The 10-year benchmark yield was little changed at 4.43%, while the two-year rate was marginally higher at 4.23%. While economists forecast the data will indicate the jobs market is cooling gradually, it’s expected to remain robust. Money markets only see the Federal Reserve cutting again in July.
Traders are wary of pricing too much easing this year given the potential for faster inflation should US President Donald Trump eventually make good on his threat of imposing tariffs on trading partners. Canada and Mexico won eleventh-hour delays earlier this week.
“It would take a big surprise in today’s payrolls data to get US policy makers thinking seriously about cutting rates in March,” said Max McKechnie, global market strategist at JPMorgan Asset Management. “After the recent string of solid inflation and labor market prints the Fed is growing less confident that higher borrowing costs are cooling the economy.”
Swaps imply just three basis points of cuts next month, roughly equivalent to a 10% chance of a quarter-point reduction. Fed Chair Jerome Powell made clear last month that he’s in no rush to reduce rates further, after lowering borrowing costs by a full percentage point in the final months of 2024.

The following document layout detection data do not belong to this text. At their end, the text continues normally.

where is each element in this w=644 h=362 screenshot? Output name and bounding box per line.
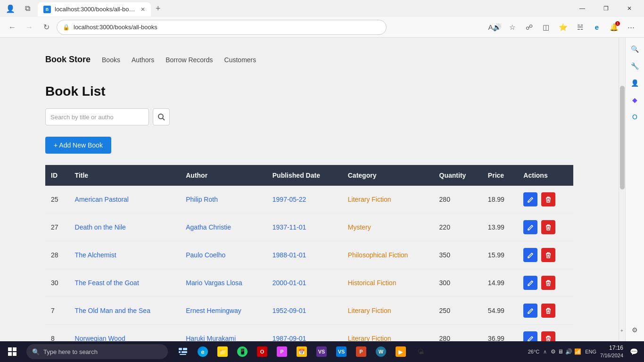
edit-button[interactable] xyxy=(523,220,537,234)
cell-title: The Old Man and the Sea xyxy=(69,297,181,325)
delete-button[interactable] xyxy=(541,220,555,234)
close-button[interactable]: ✕ xyxy=(619,2,640,15)
taskbar-search-text: Type here to search xyxy=(43,348,98,355)
systray-icons: ⚙ 🖥 🔊 📶 xyxy=(551,348,581,355)
cell-quantity: 280 xyxy=(434,186,482,214)
dev-tool-icon[interactable]: P xyxy=(272,342,291,361)
maximize-button[interactable]: ❐ xyxy=(595,2,617,15)
cell-date: 1997-05-22 xyxy=(267,186,342,214)
svg-rect-20 xyxy=(179,351,181,353)
cell-quantity: 350 xyxy=(434,241,482,269)
cell-author: Mario Vargas Llosa xyxy=(180,269,267,297)
start-button[interactable] xyxy=(4,343,21,360)
edge-icon[interactable]: e xyxy=(589,20,604,35)
settings-icon[interactable]: ⚙ xyxy=(627,322,643,337)
svg-point-0 xyxy=(158,114,163,119)
cell-actions xyxy=(518,269,573,297)
search-input[interactable] xyxy=(45,108,149,125)
search-container xyxy=(45,108,573,125)
vs2-icon[interactable]: VS xyxy=(332,342,351,361)
navbar: Book Store Books Authors Borrow Records … xyxy=(45,47,573,73)
taskbar-search[interactable]: 🔍 Type here to search xyxy=(26,344,168,359)
cell-category: Philosophical Fiction xyxy=(342,241,434,269)
cell-quantity: 220 xyxy=(434,214,482,241)
cell-category: Literary Fiction xyxy=(342,325,434,342)
split-screen-button[interactable]: ◫ xyxy=(538,20,553,35)
nav-customers[interactable]: Customers xyxy=(224,56,256,64)
scrollbar-add-btn[interactable]: + xyxy=(619,327,625,334)
back-button[interactable]: ← xyxy=(6,21,19,34)
new-tab-button[interactable]: + xyxy=(151,1,165,16)
delete-button[interactable] xyxy=(541,331,555,341)
task-view-button[interactable] xyxy=(173,342,192,361)
refresh-button[interactable]: ↻ xyxy=(40,21,53,34)
profile-icon[interactable]: 👤 xyxy=(4,2,17,15)
extension-1-icon[interactable]: 🔧 xyxy=(627,58,643,74)
forward-button[interactable]: → xyxy=(23,21,36,34)
cell-author: Haruki Murakami xyxy=(180,325,267,342)
reader-view-button[interactable]: ☍ xyxy=(521,20,537,35)
favorites-button[interactable]: ☆ xyxy=(504,20,520,35)
badge-icon[interactable]: 🔔 1 xyxy=(606,20,621,35)
cell-actions xyxy=(518,241,573,269)
cell-actions xyxy=(518,325,573,342)
col-id: ID xyxy=(45,165,69,186)
outlook-taskbar-icon[interactable]: O xyxy=(253,342,272,361)
address-bar[interactable]: 🔒 localhost:3000/books/all-books xyxy=(57,20,387,35)
vscode-icon[interactable]: VS xyxy=(312,342,331,361)
col-quantity: Quantity xyxy=(434,165,482,186)
table-row: 30 The Feast of the Goat Mario Vargas Ll… xyxy=(45,269,573,297)
col-title: Title xyxy=(69,165,181,186)
vlc-icon[interactable]: ▶ xyxy=(391,342,410,361)
edit-button[interactable] xyxy=(523,192,537,206)
delete-button[interactable] xyxy=(541,248,555,262)
delete-button[interactable] xyxy=(541,304,555,318)
delete-button[interactable] xyxy=(541,192,555,206)
cell-actions xyxy=(518,214,573,241)
copilot-icon[interactable]: ◆ xyxy=(627,92,643,107)
favorites-sidebar-button[interactable]: ⭐ xyxy=(555,20,570,35)
table-row: 28 The Alchemist Paulo Coelho 1988-01-01… xyxy=(45,241,573,269)
svg-rect-21 xyxy=(182,351,187,353)
minimize-button[interactable]: — xyxy=(571,2,593,15)
outlook-icon[interactable]: O xyxy=(627,109,643,124)
edge-taskbar-icon[interactable]: e xyxy=(193,342,212,361)
brand-logo[interactable]: Book Store xyxy=(45,55,91,65)
nav-authors[interactable]: Authors xyxy=(132,56,154,64)
cell-category: Literary Fiction xyxy=(342,186,434,214)
wordpress-icon[interactable]: W xyxy=(372,342,390,361)
file-explorer-icon[interactable]: 📁 xyxy=(213,342,232,361)
collections-button[interactable]: ☵ xyxy=(572,20,587,35)
delete-button[interactable] xyxy=(541,276,555,290)
edit-button[interactable] xyxy=(523,304,537,318)
search-button[interactable] xyxy=(153,108,170,125)
add-new-book-button[interactable]: + Add New Book xyxy=(45,137,111,154)
read-aloud-button[interactable]: A🔊 xyxy=(487,20,503,35)
menu-button[interactable]: ⋯ xyxy=(623,20,638,35)
table-row: 25 American Pastoral Philip Roth 1997-05… xyxy=(45,186,573,214)
magnifier-icon[interactable]: 🔍 xyxy=(627,41,643,57)
calendar-icon[interactable]: 📅 xyxy=(292,342,311,361)
weather-icon[interactable]: 🌤 xyxy=(411,342,430,361)
url-display: localhost:3000/books/all-books xyxy=(74,24,380,31)
book-table: ID Title Author Published Date Category … xyxy=(45,165,573,341)
scrollbar-thumb[interactable] xyxy=(620,86,625,189)
powerpoint-icon[interactable]: P xyxy=(352,342,371,361)
active-tab[interactable]: B localhost:3000/books/all-books ✕ xyxy=(38,2,151,16)
edit-button[interactable] xyxy=(523,276,537,290)
collections-icon[interactable]: ⧉ xyxy=(21,2,34,15)
nav-books[interactable]: Books xyxy=(102,56,120,64)
notification-button[interactable]: 💬 xyxy=(627,345,640,358)
extension-2-icon[interactable]: 👤 xyxy=(627,75,643,90)
edit-button[interactable] xyxy=(523,331,537,341)
nav-borrow-records[interactable]: Borrow Records xyxy=(165,56,213,64)
tab-close-button[interactable]: ✕ xyxy=(140,6,145,13)
clock: 17:16 xyxy=(600,344,623,352)
date-display: 7/16/2024 xyxy=(600,352,623,359)
edit-button[interactable] xyxy=(523,248,537,262)
lang-display: ENG xyxy=(585,349,596,354)
time-display[interactable]: 17:16 7/16/2024 xyxy=(600,344,623,359)
whatsapp-icon[interactable]: 📱 xyxy=(233,342,252,361)
cell-price: 18.99 xyxy=(482,186,518,214)
svg-rect-22 xyxy=(180,354,186,355)
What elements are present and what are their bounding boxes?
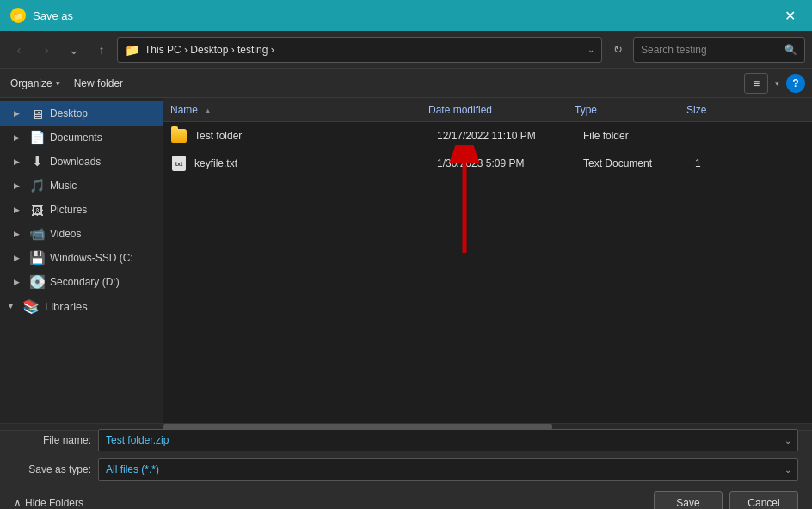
table-row[interactable]: txt keyfile.txt 1/30/2023 5:09 PM Text D… <box>163 150 812 177</box>
window-title: Save as <box>33 9 73 22</box>
sort-arrow-name: ▲ <box>204 107 212 115</box>
file-type-select-wrapper: ⌄ <box>98 458 798 481</box>
file-name-label: File name: <box>14 434 91 446</box>
cancel-button[interactable]: Cancel <box>729 491 798 510</box>
sidebar-item-label-libraries: Libraries <box>45 300 88 313</box>
file-type-row: Save as type: ⌄ <box>14 458 798 481</box>
txt-file-icon: txt <box>170 155 188 172</box>
file-date-keyfile: 1/30/2023 5:09 PM <box>437 157 583 169</box>
sidebar-section-libraries[interactable]: ▼ 📚 Libraries <box>0 294 163 318</box>
title-bar-left: 📁 Save as <box>10 8 73 23</box>
title-bar: 📁 Save as ✕ <box>0 0 812 31</box>
organize-button[interactable]: Organize ▾ <box>7 76 64 91</box>
file-size-keyfile: 1 <box>695 157 805 169</box>
address-chevron-icon: ⌄ <box>587 45 594 54</box>
content-area: Name ▲ Date modified Type Size <box>163 98 812 423</box>
file-type-test-folder: File folder <box>583 130 695 142</box>
sidebar-item-pictures[interactable]: ▶ 🖼 Pictures <box>0 198 163 222</box>
bottom-bar: File name: ⌄ Save as type: ⌄ ∧ Hide Fold… <box>0 430 812 509</box>
sidebar-item-windows-ssd[interactable]: ▶ 💾 Windows-SSD (C: <box>0 246 163 270</box>
expand-arrow-desktop: ▶ <box>14 109 24 118</box>
documents-icon: 📄 <box>29 130 45 145</box>
expand-arrow-documents: ▶ <box>14 133 24 142</box>
sidebar: ▶ 🖥 Desktop ▶ 📄 Documents ▶ ⬇ Downloads … <box>0 98 163 423</box>
expand-arrow-downloads: ▶ <box>14 157 24 166</box>
file-type-keyfile: Text Document <box>583 157 695 169</box>
windows-ssd-icon: 💾 <box>29 250 45 266</box>
app-icon: 📁 <box>10 8 26 23</box>
libraries-icon: 📚 <box>22 298 40 315</box>
expand-arrow-windows-ssd: ▶ <box>14 254 24 262</box>
sidebar-item-secondary[interactable]: ▶ 💽 Secondary (D:) <box>0 270 163 294</box>
view-dropdown-icon[interactable]: ▾ <box>775 79 779 88</box>
address-path: This PC › Desktop › testing › <box>145 44 274 56</box>
sidebar-item-downloads[interactable]: ▶ ⬇ Downloads <box>0 150 163 174</box>
view-toggle-button[interactable]: ≡ <box>744 73 768 94</box>
sidebar-item-desktop[interactable]: ▶ 🖥 Desktop <box>0 101 163 126</box>
expand-arrow-pictures: ▶ <box>14 205 24 214</box>
file-list-header: Name ▲ Date modified Type Size <box>163 98 812 122</box>
expand-arrow-music: ▶ <box>14 181 24 190</box>
content-toolbar: Organize ▾ New folder ≡ ▾ ? <box>0 69 812 98</box>
sidebar-item-label-pictures: Pictures <box>50 204 87 216</box>
file-type-label: Save as type: <box>14 463 91 475</box>
table-row[interactable]: Test folder 12/17/2022 11:10 PM File fol… <box>163 122 812 150</box>
pictures-icon: 🖼 <box>29 203 45 218</box>
sidebar-item-label-desktop: Desktop <box>50 107 88 120</box>
search-input[interactable] <box>641 44 779 56</box>
address-bar[interactable]: 📁 This PC › Desktop › testing › ⌄ <box>117 37 602 63</box>
sidebar-item-label-documents: Documents <box>50 132 102 144</box>
dropdown-button[interactable]: ⌄ <box>62 38 86 62</box>
address-folder-icon: 📁 <box>125 43 139 57</box>
sidebar-item-label-secondary: Secondary (D:) <box>50 276 120 288</box>
close-button[interactable]: ✕ <box>778 3 802 28</box>
column-date-modified[interactable]: Date modified <box>428 104 575 116</box>
folder-icon <box>170 127 188 144</box>
libraries-expand-arrow: ▼ <box>7 302 17 310</box>
main-area: Organize ▾ New folder ≡ ▾ ? ▶ 🖥 Desktop … <box>0 69 812 423</box>
file-name-input[interactable] <box>98 429 798 451</box>
sidebar-item-documents[interactable]: ▶ 📄 Documents <box>0 126 163 150</box>
music-icon: 🎵 <box>29 178 45 193</box>
file-name-input-wrapper: ⌄ <box>98 429 798 451</box>
back-button[interactable]: ‹ <box>7 38 31 62</box>
sidebar-item-label-music: Music <box>50 180 77 192</box>
downloads-icon: ⬇ <box>29 154 45 169</box>
sidebar-item-videos[interactable]: ▶ 📹 Videos <box>0 222 163 246</box>
desktop-icon: 🖥 <box>29 107 45 121</box>
sidebar-content-area: ▶ 🖥 Desktop ▶ 📄 Documents ▶ ⬇ Downloads … <box>0 98 812 423</box>
refresh-button[interactable]: ↻ <box>606 38 630 62</box>
sidebar-item-label-windows-ssd: Windows-SSD (C: <box>50 252 133 264</box>
expand-arrow-videos: ▶ <box>14 230 24 238</box>
help-button[interactable]: ? <box>786 74 805 93</box>
hide-folders-arrow-icon: ∧ <box>14 497 22 509</box>
file-name-keyfile: keyfile.txt <box>194 157 437 169</box>
hide-folders-button[interactable]: ∧ Hide Folders <box>14 497 83 509</box>
sidebar-item-label-downloads: Downloads <box>50 156 101 168</box>
sidebar-item-label-videos: Videos <box>50 228 81 240</box>
column-size[interactable]: Size <box>686 104 805 116</box>
file-name-test-folder: Test folder <box>194 130 437 142</box>
videos-icon: 📹 <box>29 226 45 242</box>
new-folder-button[interactable]: New folder <box>71 76 126 91</box>
toolbar-row: ‹ › ⌄ ↑ 📁 This PC › Desktop › testing › … <box>0 31 812 69</box>
secondary-icon: 💽 <box>29 274 45 290</box>
file-list: Test folder 12/17/2022 11:10 PM File fol… <box>163 122 812 423</box>
file-name-row: File name: ⌄ <box>14 429 798 451</box>
search-box[interactable]: 🔍 <box>633 37 805 63</box>
file-date-test-folder: 12/17/2022 11:10 PM <box>437 130 583 142</box>
search-icon: 🔍 <box>784 44 797 56</box>
save-button[interactable]: Save <box>654 491 723 510</box>
column-name[interactable]: Name ▲ <box>170 104 428 116</box>
column-type[interactable]: Type <box>575 104 686 116</box>
up-button[interactable]: ↑ <box>89 38 114 62</box>
forward-button[interactable]: › <box>34 38 58 62</box>
file-type-input[interactable] <box>98 458 798 481</box>
expand-arrow-secondary: ▶ <box>14 278 24 286</box>
sidebar-item-music[interactable]: ▶ 🎵 Music <box>0 174 163 198</box>
button-row: ∧ Hide Folders Save Cancel <box>14 488 798 510</box>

The US jobs report is expected to show 175,000 new roles added last month after advances in excess of 200,000 in the prior two months — which partly reflected recovery from two severe hurricanes — according to the median estimate in a Bloomberg survey. Wall Street will also be closely watching a revision to job growth for the 12 months through the previous March.
“Payrolls Friday is anticipated to be a goldilocks outcome, but with a clear tint of macro firmness,” ING’s Padhraic Garvey, regional head of research, Americas, wrote in a note. The unemployment rate is seen holding steady at 4.1%.
If economists’ forecasts are right, Treasury yields “won’t have a clear route to head lower, at least not based off that number alone,” he added. “The Fed would also look at this as the type of data that rationalizes an ongoing pause on any rate cutting ambition that the dots imply for 2025.”